DOI: https://doi.org/10.2147/DMSO.S335761

Interpretive Summary: Obesity is considered the driving force for the dramatic increase in incidence of type 2 diabetes (T2D). There is mounting evidence that chronic, low-grade inflammation driven by immune cells, is a critical link between obesity and diabetes. IL-25, a substance made by the immune system, promotes development of an anti-inflammatory immune response called a Th2 immune response that can counteract low-grade inflammation associated with obesity and T2D. Administration of IL-25 to obese mice fed a high fat diet (HFD) led to weight loss and reversed glucose intolerance, a symptom of diabetes. Glucose absorption and expression of a protein that transports glucose in the small intestine, SGLT-1, were significantly reduced in obese mice fed a HFD. Giving IL-25 further lowered glucose absorption but normalized expression of the glucose transport protein SGLT-1. Importantly, the reversal of glucose intolerance in obese mice treated with IL-25 was maintained several weeks after treatment ended indicating IL-25 caused long-term changes to glucose metabolism in obese mice. Glucose intolerance was also reversed by IL-25 treatment in ob/ob mice that get obese on normal mouse food. Both intestinal and skeletal muscle cells are important for controlling glucose regulation. Glucose absorption was reduced by giving IL-25 to an intestinal cell line called IPEC-J2 but increased glucose absorption in the skeletal muscle cell line called L6. This suggests that IL-25 may be acting to normalize glucose in obese mice by acting on intestinal and skeletal muscles cells. These results suggest that the IL-25 maybe a useful target for the treatment of diabetes.

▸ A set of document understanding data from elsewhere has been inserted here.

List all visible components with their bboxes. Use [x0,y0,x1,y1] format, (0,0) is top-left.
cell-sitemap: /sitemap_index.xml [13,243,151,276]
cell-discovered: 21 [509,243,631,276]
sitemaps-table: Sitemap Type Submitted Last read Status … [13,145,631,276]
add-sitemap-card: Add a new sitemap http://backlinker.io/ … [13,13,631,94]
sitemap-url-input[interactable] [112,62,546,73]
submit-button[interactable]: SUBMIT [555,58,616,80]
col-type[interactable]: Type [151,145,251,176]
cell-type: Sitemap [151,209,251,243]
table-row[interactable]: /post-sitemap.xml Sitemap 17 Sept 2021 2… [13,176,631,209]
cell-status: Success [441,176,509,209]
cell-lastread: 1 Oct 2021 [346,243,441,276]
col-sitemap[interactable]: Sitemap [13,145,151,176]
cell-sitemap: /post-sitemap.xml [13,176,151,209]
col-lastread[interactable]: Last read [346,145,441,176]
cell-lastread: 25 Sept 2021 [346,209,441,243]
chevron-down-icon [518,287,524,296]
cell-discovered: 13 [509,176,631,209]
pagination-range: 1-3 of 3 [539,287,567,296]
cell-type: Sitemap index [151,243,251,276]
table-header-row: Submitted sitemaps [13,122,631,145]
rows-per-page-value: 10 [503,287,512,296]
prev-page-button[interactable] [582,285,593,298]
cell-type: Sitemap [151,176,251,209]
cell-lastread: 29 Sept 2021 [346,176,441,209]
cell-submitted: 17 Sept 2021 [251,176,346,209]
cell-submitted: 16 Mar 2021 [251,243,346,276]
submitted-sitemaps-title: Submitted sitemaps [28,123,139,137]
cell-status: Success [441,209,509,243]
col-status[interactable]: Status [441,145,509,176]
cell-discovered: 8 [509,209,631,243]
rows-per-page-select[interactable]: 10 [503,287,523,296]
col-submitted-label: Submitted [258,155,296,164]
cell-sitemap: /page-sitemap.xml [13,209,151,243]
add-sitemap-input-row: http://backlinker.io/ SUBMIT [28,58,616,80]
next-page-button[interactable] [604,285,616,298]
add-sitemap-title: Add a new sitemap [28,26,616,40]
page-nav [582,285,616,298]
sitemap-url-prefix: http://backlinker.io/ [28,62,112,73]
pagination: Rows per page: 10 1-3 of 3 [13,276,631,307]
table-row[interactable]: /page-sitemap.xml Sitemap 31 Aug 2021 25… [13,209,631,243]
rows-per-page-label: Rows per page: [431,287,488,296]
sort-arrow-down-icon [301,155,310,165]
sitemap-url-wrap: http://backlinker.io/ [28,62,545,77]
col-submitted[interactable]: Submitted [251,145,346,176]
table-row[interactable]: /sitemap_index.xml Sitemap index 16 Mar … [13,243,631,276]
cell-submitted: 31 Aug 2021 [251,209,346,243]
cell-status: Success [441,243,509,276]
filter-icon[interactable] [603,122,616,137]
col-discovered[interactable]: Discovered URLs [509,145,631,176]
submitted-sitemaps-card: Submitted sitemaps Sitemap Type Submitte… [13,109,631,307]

Technical Abstract: Endemic obesity is considered the driving force for the dramatic increase in incidence of type 2 diabetes (T2D). There is mounting evidence that chronic, low-grade inflammation driven by Th1/Th17 cells and M1 macrophages, is a critical link between obesity and insulin resistance. IL-25 promotes development of a Th2 immune response and M2 macrophages that have anti-inflammatory properties and has the potential to counteract low-grade inflammation associated with obesity and T2D. Administration of IL-25 to obese mice fed a high fat diet (HFD) led to weight loss and reversed glucose intolerance. Glucose absorption and SGLT-1 expression in the small intestine were significantly reduced in obese mice fed a HFD. Administration of IL-25 further lowered glucose absorption but normalized expression of SGLT-1. Importantly, the reversal of glucose intolerance in obese mice treated with IL-25 was maintained several weeks post-treatment cessation even as mice regained body weight indicating IL-25 induced long-term changes to glucose metabolism in obese mice. Glucose intolerance was also reversed by IL-25 treatment in genetically obese ob/ob mice without inducing weight loss. Both gastrointestinal and skeletal muscle cells are important for whole body glucose regulation. Glucose absorption was inhibited by IL-25 treatment of the intestinal cell line IPEC-J2 but increased glucose absorption in the skeletal muscle cell line L6 thus providing a possible mechanism for glucose normalization in obese IL-25 treated mice. These results suggest that the IL-25 pathway maybe a useful target for the treatment of metabolic syndrome.